Exhibit 10.1 PORTER BANCORP, INC. RESTRICTED STOCK AWARD AGREEMENT 2006 STOCK INCENTIVE PLAN

EX-10.1 2 a50468111ex10-1.htm EXHIBIT 10.1 a50468111ex10-1.htm
Exhibit 10.1

PORTER BANCORP, INC.
RESTRICTED STOCK AWARD AGREEMENT
2006 STOCK INCENTIVE PLAN

THIS AGREEMENT is made this ___day of [Month], [Year] (hereinafter referred to as the “Date of Grant”) by and between Porter Bancorp, Inc. (“Porter” or the “Corporation”) and  [Name], [Title] ­­ (the “Recipient”).

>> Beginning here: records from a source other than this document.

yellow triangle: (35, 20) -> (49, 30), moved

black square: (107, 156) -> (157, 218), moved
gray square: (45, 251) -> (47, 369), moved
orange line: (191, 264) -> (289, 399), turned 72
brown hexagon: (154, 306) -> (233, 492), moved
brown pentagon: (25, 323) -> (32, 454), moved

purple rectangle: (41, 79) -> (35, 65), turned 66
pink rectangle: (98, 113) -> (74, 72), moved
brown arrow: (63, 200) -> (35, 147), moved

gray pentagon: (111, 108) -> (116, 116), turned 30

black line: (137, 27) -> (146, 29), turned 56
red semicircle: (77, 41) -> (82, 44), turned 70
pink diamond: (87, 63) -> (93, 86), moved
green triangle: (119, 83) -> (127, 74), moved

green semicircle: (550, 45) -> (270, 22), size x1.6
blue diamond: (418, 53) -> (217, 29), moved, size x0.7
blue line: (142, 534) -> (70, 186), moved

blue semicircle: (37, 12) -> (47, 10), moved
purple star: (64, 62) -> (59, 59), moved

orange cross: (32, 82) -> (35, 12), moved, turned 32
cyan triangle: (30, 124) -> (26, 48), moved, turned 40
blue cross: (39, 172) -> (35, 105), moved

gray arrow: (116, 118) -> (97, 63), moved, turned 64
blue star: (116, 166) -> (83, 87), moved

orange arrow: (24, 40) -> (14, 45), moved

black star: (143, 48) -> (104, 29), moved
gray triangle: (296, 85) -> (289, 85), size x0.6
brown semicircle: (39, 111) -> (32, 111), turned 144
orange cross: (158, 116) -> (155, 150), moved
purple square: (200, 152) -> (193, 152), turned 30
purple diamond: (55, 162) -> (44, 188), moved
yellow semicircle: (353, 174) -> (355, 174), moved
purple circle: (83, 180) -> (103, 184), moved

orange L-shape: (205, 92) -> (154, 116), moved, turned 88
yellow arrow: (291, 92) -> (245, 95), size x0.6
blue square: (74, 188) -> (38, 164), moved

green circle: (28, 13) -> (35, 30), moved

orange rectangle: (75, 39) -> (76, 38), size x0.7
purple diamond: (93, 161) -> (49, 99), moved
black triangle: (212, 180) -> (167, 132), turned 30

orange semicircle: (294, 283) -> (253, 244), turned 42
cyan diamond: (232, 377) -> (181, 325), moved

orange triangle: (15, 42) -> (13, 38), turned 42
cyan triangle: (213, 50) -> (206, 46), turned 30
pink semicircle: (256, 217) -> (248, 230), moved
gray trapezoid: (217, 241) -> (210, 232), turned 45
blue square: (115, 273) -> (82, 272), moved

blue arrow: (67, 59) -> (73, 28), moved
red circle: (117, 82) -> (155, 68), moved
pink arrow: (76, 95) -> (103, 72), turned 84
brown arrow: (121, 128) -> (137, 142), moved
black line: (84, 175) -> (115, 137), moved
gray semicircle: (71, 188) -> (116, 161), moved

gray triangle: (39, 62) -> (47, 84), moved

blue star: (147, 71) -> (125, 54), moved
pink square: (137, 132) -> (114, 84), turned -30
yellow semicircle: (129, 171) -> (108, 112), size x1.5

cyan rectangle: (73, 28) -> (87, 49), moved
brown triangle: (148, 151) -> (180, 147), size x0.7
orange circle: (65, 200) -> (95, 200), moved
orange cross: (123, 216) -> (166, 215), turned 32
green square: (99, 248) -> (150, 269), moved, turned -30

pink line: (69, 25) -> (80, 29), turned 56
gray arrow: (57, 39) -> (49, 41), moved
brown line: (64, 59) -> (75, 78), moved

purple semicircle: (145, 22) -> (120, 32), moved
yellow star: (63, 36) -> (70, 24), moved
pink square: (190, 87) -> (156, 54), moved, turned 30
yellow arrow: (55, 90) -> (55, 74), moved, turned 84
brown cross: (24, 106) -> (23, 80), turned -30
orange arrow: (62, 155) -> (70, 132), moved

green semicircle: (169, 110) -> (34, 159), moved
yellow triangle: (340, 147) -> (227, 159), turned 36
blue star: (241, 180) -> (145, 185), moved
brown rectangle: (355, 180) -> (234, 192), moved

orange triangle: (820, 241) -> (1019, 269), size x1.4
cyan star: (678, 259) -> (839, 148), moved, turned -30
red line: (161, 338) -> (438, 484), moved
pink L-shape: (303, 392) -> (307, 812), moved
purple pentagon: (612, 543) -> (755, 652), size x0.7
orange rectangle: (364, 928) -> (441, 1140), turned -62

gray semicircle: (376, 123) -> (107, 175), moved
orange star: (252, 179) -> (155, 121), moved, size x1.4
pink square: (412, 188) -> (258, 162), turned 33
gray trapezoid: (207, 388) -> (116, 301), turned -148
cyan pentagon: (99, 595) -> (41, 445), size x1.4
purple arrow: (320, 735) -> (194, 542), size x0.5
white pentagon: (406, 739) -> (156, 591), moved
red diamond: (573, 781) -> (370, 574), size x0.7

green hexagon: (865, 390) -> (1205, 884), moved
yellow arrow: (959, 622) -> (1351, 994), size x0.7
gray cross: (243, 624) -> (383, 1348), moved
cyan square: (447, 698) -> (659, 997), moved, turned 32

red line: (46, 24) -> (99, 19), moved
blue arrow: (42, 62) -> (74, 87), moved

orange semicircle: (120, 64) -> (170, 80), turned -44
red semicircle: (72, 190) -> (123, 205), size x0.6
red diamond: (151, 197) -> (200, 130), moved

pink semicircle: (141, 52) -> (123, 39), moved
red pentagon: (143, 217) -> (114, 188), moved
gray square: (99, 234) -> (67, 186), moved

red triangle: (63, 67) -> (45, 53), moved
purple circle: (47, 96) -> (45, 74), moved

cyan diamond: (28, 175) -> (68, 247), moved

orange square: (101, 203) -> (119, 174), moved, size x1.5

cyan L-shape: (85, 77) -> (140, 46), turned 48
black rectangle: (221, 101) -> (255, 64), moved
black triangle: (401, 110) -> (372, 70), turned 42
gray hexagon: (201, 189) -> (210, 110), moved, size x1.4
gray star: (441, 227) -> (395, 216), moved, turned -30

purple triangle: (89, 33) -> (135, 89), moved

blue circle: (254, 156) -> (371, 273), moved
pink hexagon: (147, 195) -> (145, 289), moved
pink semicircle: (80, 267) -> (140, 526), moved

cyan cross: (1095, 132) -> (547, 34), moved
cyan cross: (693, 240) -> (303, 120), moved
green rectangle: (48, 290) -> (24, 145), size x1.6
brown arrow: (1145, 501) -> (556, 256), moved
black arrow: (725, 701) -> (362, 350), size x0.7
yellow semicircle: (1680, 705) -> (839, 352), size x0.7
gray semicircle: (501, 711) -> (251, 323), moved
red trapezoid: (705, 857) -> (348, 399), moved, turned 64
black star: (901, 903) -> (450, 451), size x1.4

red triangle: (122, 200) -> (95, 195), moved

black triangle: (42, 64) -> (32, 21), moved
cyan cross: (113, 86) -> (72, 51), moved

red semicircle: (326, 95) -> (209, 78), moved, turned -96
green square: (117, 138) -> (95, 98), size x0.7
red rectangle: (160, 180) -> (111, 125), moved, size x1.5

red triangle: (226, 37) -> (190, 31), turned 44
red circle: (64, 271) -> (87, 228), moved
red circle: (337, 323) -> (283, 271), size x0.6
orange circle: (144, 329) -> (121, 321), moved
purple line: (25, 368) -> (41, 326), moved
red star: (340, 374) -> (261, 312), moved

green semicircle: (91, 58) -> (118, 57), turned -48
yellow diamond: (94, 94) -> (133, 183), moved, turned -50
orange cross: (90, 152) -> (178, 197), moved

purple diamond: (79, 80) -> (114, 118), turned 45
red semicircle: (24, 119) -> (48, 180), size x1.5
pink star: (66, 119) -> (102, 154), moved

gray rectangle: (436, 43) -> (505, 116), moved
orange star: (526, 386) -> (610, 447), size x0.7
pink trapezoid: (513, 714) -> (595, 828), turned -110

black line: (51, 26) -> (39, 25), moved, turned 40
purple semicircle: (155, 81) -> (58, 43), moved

WHEREAS, the Corporation has adopted the 2006 Amended and Restated Stock Incentive Plan (the “Plan”), which is hereby incorporated in its entirety by reference herein;

WHEREAS, the Corporation desires to grant to the Recipient a Restricted Stock Award, as described in the Plan; and

WHEREAS, the Corporation issued $35,000,000 of its Series A preferred stock (the “Preferred Stock”) to the United States Department of the Treasury (the “Treasury”) pursuant to the Troubled Asset Relief Program (“TARP”) Capital Purchase Program (“CPP”) and as a recipient of funds under the CPP, the Corporation must comply with the executive compensation and corporate governance standards imposed by the American Recovery and Reinvestment Act of 2009 for as long as the Preferred Stock remains outstanding, which includes certain restrictions on the timing of the vesting of the Restricted Stock Award granted hereunder.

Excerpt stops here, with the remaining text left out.